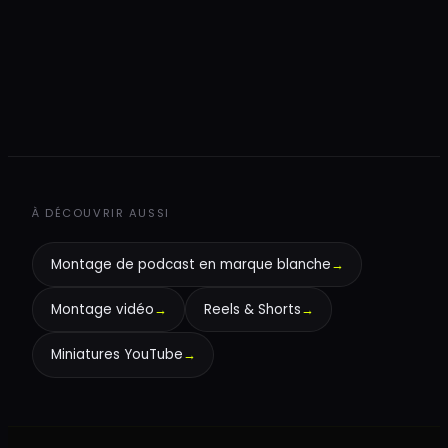
+
À DÉCOUVRIR AUSSI
Montage de podcast en marque blanche
→
Montage vidéo
→
Reels & Shorts
→
Miniatures YouTube
→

What to do>
Report only the number of lines in the data above that contain "Montage".

Completed task>
2